We're back in Cyprus at the moment for three weeks. 

We found out about the hard water issue in Cyprus during our last trip and were advised to get a water filter that can be fitted on our external water meter to help future proof washing machine and water pump elements.

I've done some research online but there's a hell of a lot of information out there.

Can anyone recommend the best water filter to use in their own experience or at least point me in the right direction?

Thanks in advance.

Steve


----------



## nhowarth (Dec 6, 2017)

Hi Steve

Water filters do not soften water, they just remove sediment.

Our incoming water passes through a 5 micron filter and splits into two. The first passes through a 1 micron filter that feeds our drinking water. The second goes through a water softener and what comes out is used for our hot and cold water.

In 18 years we've had no problems with scaling or damage to central heating, washer drier, dishwasher, taps and showers. Clothes remain soft when washed and dried.

Filters replaced annually and the softener, which is serviced annually, needs an occasional bag of salt.

(Our system was supplied by a specialist company in Limassol.)

Cheers,


----------



## Milwallsteve (Jul 5, 2020)

Hello Nigel,

Thanks for that as it's appreciated and noted.

We had to have the water element in our roof water tank replaced last January and the water pump replaced as well after storm damage. We were out here for 10 nights to experience winter conditions for our due diligence with a view to when we move here in the future. It was the week it absolutely chucked it down cats and dogs on 25th or 26th January.

Our property management company PFA also discovered upon investigation that the element was shot and needed replacing, they showed me it and showed me pictures of the pump. They advised getting a water filter to negate limescale build up to future proof the element.
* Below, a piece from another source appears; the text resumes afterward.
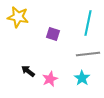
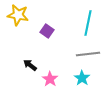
yellow star: moved 2 px up
purple square: moved 6 px left, 3 px up; rotated 16 degrees clockwise
black arrow: moved 2 px right, 6 px up
pink star: rotated 14 degrees counterclockwise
I think we'll leave it for now to be honest until we retire here in the future as it's an expense that we can put off for now. I contacted Karma Water and they sent me a couple of links as below;









Water Softener 20L I700 by WaterBoss USA | KARMA Water


WaterBoss I700 Water Softener made in USAWater Softeners are the only solution to remove water hardness 100%! Clean, soft water is a complete sensory experience. You'll be able to feel the softness, recognize the difference and see new brightness in your clothing and appliances.*With a build in...




en.karmawatercy.com













Slophos Twin 2.5''x 10'' | KARMA Water


SLOPHOS TWIN SYSTEM 2.5'' x 10''Sediment filter cartridge 20-25microns and polyphosphate filter cartridge are includedHYDRONIX housings are durable with thick walls for increased strength. · High durability· External and internal use· Excellent chemical resistance· NSF Tested and certified to...




en.karmawatercy.com





Regards,

Steve


----------



## deadmou5ie (8 mo ago)

nhowarth said:


> Hi Steve
> 
> Water filters do not soften water, they just remove sediment.
> 
> ...


Hi Nigel, 
Are your filters working on salt? 
How much was the whole set up?


----------



## nhowarth (Dec 6, 2017)

deadmou5ie said:


> Hi Nigel,
> Are your filters working on salt?
> How much was the whole set up?


Filters do not use salt - salt is needed for the water softener, which is manufactured by Culligan.

I don't remember the cost - it was installed 17 years ago.

Regards,


----------



## JonandGaynor (Jun 8, 2009)

This discussion is regarding domestic tap water which would already have been chlorinated, treated with ultra violet etc.
By any chance are you connected to a water treatment business and using this site to promote your company?


----------